Il vero motivo per il quale non possiamo sottovalutare la politica dei dazi trumpiani è che gli Usa intendono, hanno bisogno, di utilizzare il commercio internazionale come fonte di finanziamento per la politica interna. E lo faranno anche a costo di un aumento dei prezzi negli Stati Uniti.

Gli effetti negativi per l’Ue nel breve periodo ci saranno (il Kiel Institute for the World Economy ipotizza una riduzione del 20% delle esportazioni Ue verso l’America) e sta alle istituzioni europee trovare i modi di attutire gli effetti inevitabilmente diversi tra settori ( i più colpiti, automobili e prodotti farmaceutici) e Stati membri (Irlanda, Germania, Italia e Francia su tutti).

Tuttavia, sarebbe un errore sopravvalutare gli effetti di lungo periodo di queste politiche. Perché nessuna tariffa doganale può modificare la distribuzione geografica degli input di risorse naturali, né quella tendenziale dei mercati globali, che la diminuzione costante dei costi di trasporto, frutto dell'innovazione tecnologica e logistica, continua di suo ad allargare. E lo fa con la conseguenza che il baricentro demografico ed economico mondiale continua il suo inesorabile spostamento verso l'Asia: dall’Atlantico all’Indo-Pacifico.

In questo scenario, l'Unione europea e l'Italia possono - devono - trasformare le difficoltà del mercato americano in opportunità. Il come è stato provvidenzialmente anticipato dai rapporti di Enrico Letta e Mario Draghi, scritti lo scorso anno per le istituzioni europee, e comincia a delinearsi nelle Comunicazioni della Commissione europea in materia.

Riprendere con forza approfondimento e allargamento del mercato interno europeo e riposizionarsi al più presto sui mercati emergenti. Lo sviluppo del mercato unico europeo rappresenta la prima strada concreta per compensare le turbolenze transatlantiche. Con le parole del vicepresidente Ue, Stéphane Séjourné, «i primi partner degli europei devono essere gli europei stessi». Eliminare le barriere residue, armonizzare ulteriormente le normative e facilitare la mobilità di capitali e servizi all'interno dei confini europei significa creare valore aggiunto che può bilanciare le perdite derivanti dalle politiche protezionistiche americane.

Ma l’Europa non deve limitarsi a guardare al proprio interno. I mercati emergenti, a partire da Cina e India, rappresentano la frontiera della crescita globale, territori dove le aziende europee possono conquistare posizioni strategiche mentre gli Stati Uniti si concentrano su politiche di chiusura del loro mercato. L'Asia, con la sua dinamica demografica e la crescente classe media, offre opportunità che richiedono però un approccio strategico coordinato.
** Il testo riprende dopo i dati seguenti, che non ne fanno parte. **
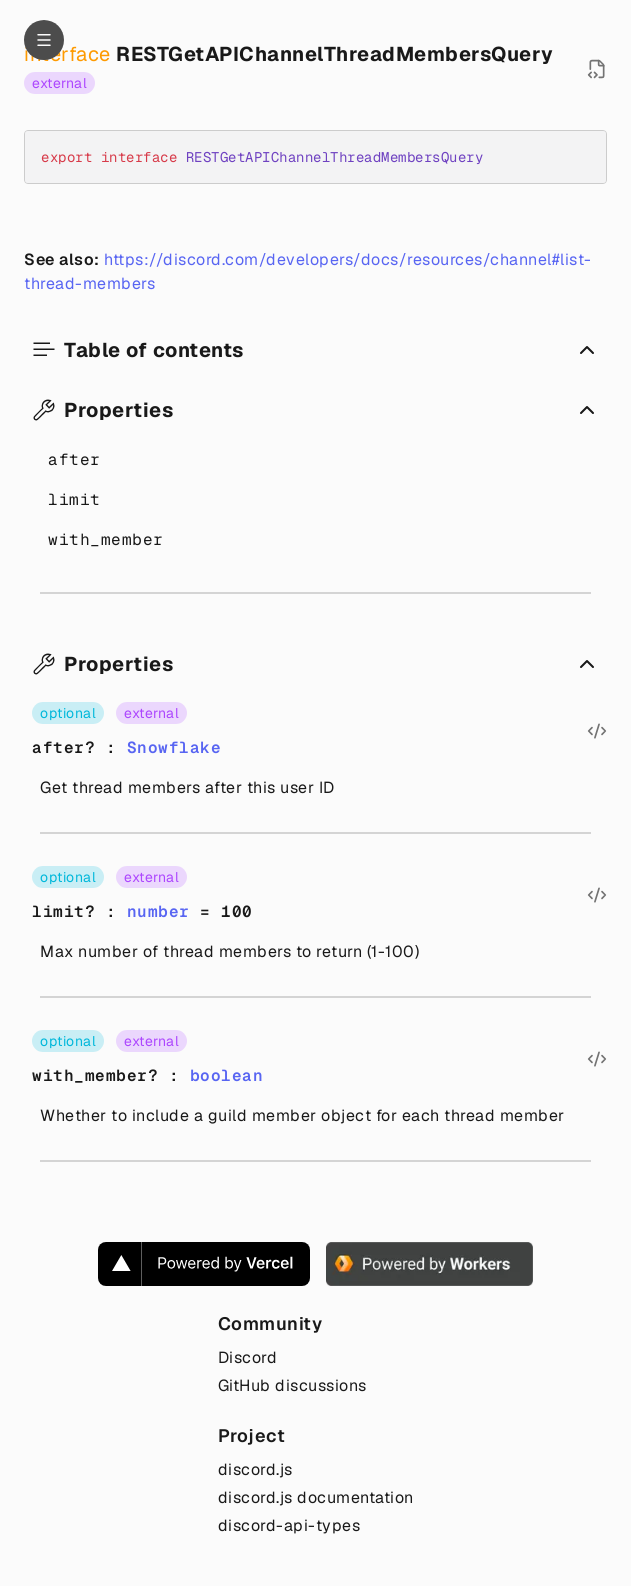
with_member (106, 539)
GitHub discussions (292, 1385)
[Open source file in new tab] (597, 69)
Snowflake (174, 747)
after (74, 459)
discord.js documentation (316, 1497)
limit (74, 499)
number (158, 911)
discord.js (255, 1469)
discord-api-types (289, 1525)
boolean (227, 1075)
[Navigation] (44, 40)
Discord (248, 1357)
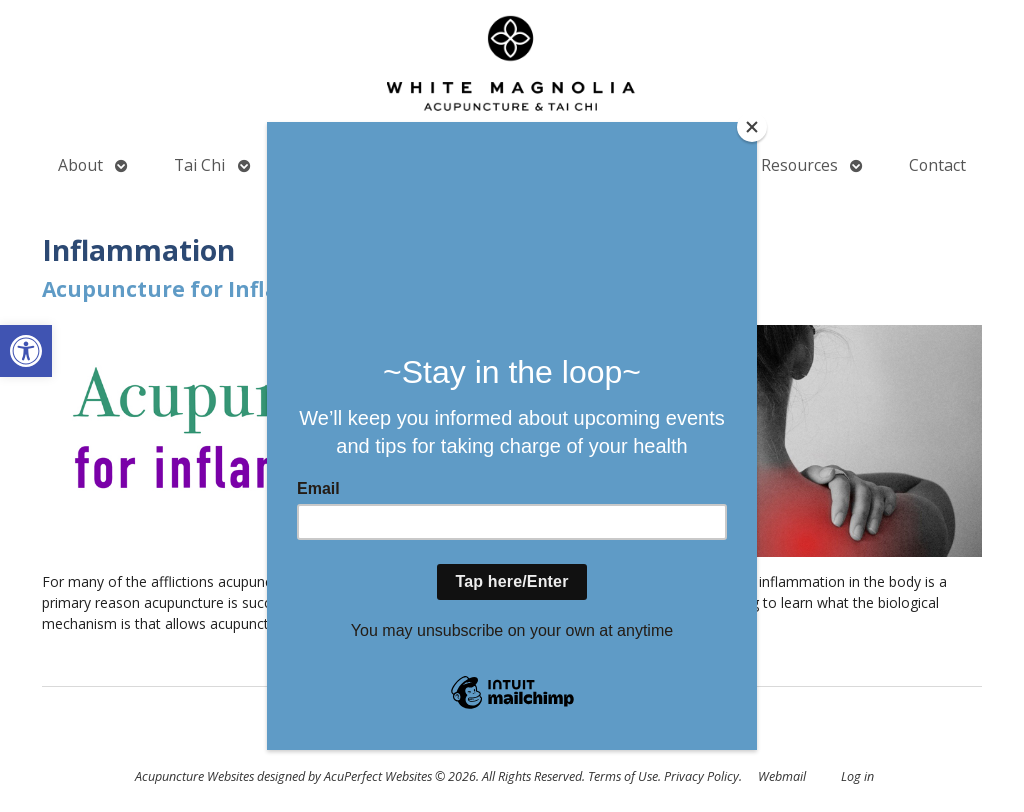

Non si tratta solo di esportare prodotti, ma di costruire partnership durature - magari entro organizzazioni multilaterali che al momento devono fare a meno degli Usa - investire in infrastrutture locali e adattare l'offerta alle specificità culturali e economiche di mercati in rapida evoluzione.

La sfida principale per Europa e Italia consiste nel saper leggere correttamente i tempi di questa transizione. Le tariffe di Trump rappresentano un costoso elemento di discontinuità, ma possono costituire la spinta a cogliere tendenze di più lungo periodo, che vedono comunque una progressiva multi-polarizzazione dell'economia mondiale. Le tariffe di Trump, paradossalmente, possono accelerare processi di riorganizzazione delle catene globali del valore che erano già in corso. Le aziende italiane ed europee, se sapranno cogliere tempestivamente queste opportunità, potranno trovarsi in una posizione di vantaggio quando la polvere della guerra commerciale si sarà posata.